PROBLEM TO SOLVE:
Print the lines of the entries below from the one with "Вы всецело делитесь" through the final line, exactly as they appear. The pictures are not part of the copy.

======== DATA FOR THIS EXERCISE

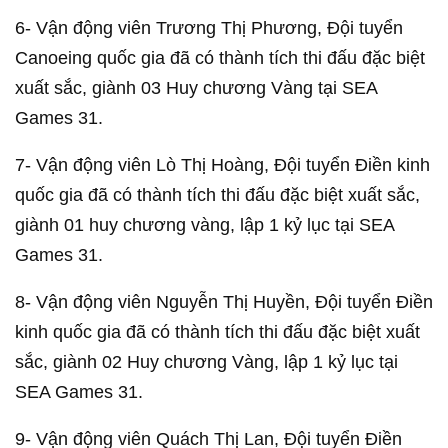
6- Vận động viên Trương Thị Phương, Đội tuyển
Canoeing quốc gia đã có thành tích thi đấu đặc biệt
xuất sắc, giành 03 Huy chương Vàng tại SEA
Games 31.
7- Vận động viên Lò Thị Hoàng, Đội tuyển Điền kinh
quốc gia đã có thành tích thi đấu đặc biệt xuất sắc,
giành 01 huy chương vàng, lập 1 kỷ lục tại SEA
Games 31.
8- Vận động viên Nguyễn Thị Huyền, Đội tuyển Điền
kinh quốc gia đã có thành tích thi đấu đặc biệt xuất
sắc, giành 02 Huy chương Vàng, lập 1 kỷ lục tại
SEA Games 31.
9- Vận động viên Quách Thị Lan, Đội tuyển Điền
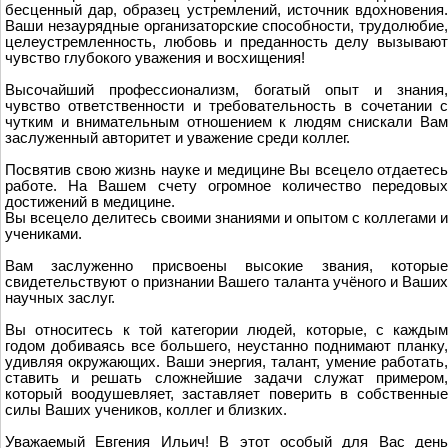
бесценный дар, образец устремлений, источник вдохновения.
Ваши незаурядные организаторские способности, трудолюбие,
целеустремленность, любовь и преданность делу вызывают
чувство глубокого уважения и восхищения!
Высочайший профессионализм, богатый опыт и знания,
чувство ответственности и требовательность в сочетании с
чутким и внимательным отношением к людям снискали Вам
заслуженный авторитет и уважение среди коллег.
Посвятив свою жизнь науке и медицине Вы всецело отдаетесь
работе. На Вашем счету огромное количество передовых
достижений в медицине.
Вы всецело делитесь своими знаниями и опытом с коллегами и
учениками.
Вам заслуженно присвоены высокие звания, которые
свидетельствуют о признании Вашего таланта учёного и Ваших
научных заслуг.
Вы относитесь к той категории людей, которые, с каждым
годом добиваясь все большего, неустанно поднимают планку,
удивляя окружающих. Ваши энергия, талант, умение работать,
ставить и решать сложнейшие задачи служат примером,
который воодушевляет, заставляет поверить в собственные
силы Ваших учеников, коллег и близких.
Уважаемый Евгения Ильич! В этот особый для Вас день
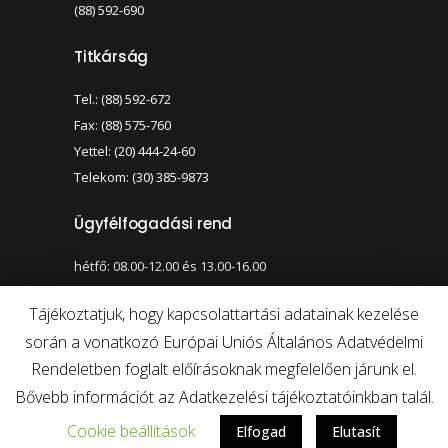
(88) 592-690
Titkárság
Tel.: (88) 592-672
Fax: (88) 575-760
Yettel: (20) 444-24-60
Telekom: (30) 385-9873
Ügyfélfogadási rend
hétfő: 08.00-12.00 és 13.00-16.00
szerda: 08.00-12.00 és 13.00-17.00
Tájékoztatjuk, hogy kapcsolattartási adatainak kezelése
során a vonatkozó Európai Uniós Általános Adatvédelmi
Nagy kontraszt váltása
Betűméret váltása
Rendeletben foglalt előírásoknak megfelelően járunk el.
Bővebb információt az Adatkezelési tájékoztatóinkban talál.
Cookie beállítások
Elfogad
Elutasít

================

RESULT OF THIS TASK:
Вы всецело делитесь своими знаниями и опытом с коллегами и
учениками.
Вам заслуженно присвоены высокие звания, которые
свидетельствуют о признании Вашего таланта учёного и Ваших
научных заслуг.
Вы относитесь к той категории людей, которые, с каждым
годом добиваясь все большего, неустанно поднимают планку,
удивляя окружающих. Ваши энергия, талант, умение работать,
ставить и решать сложнейшие задачи служат примером,
который воодушевляет, заставляет поверить в собственные
силы Ваших учеников, коллег и близких.
Уважаемый Евгения Ильич! В этот особый для Вас день
(88) 592-690
Titkárság
Tel.: (88) 592-672
Fax: (88) 575-760
Yettel: (20) 444-24-60
Telekom: (30) 385-9873
Ügyfélfogadási rend
hétfő: 08.00-12.00 és 13.00-16.00
szerda: 08.00-12.00 és 13.00-17.00
Tájékoztatjuk, hogy kapcsolattartási adatainak kezelése
során a vonatkozó Európai Uniós Általános Adatvédelmi
Nagy kontraszt váltása
Betűméret váltása
Rendeletben foglalt előírásoknak megfelelően járunk el.
Bővebb információt az Adatkezelési tájékoztatóinkban talál.
Cookie beállítások
Elfogad
Elutasít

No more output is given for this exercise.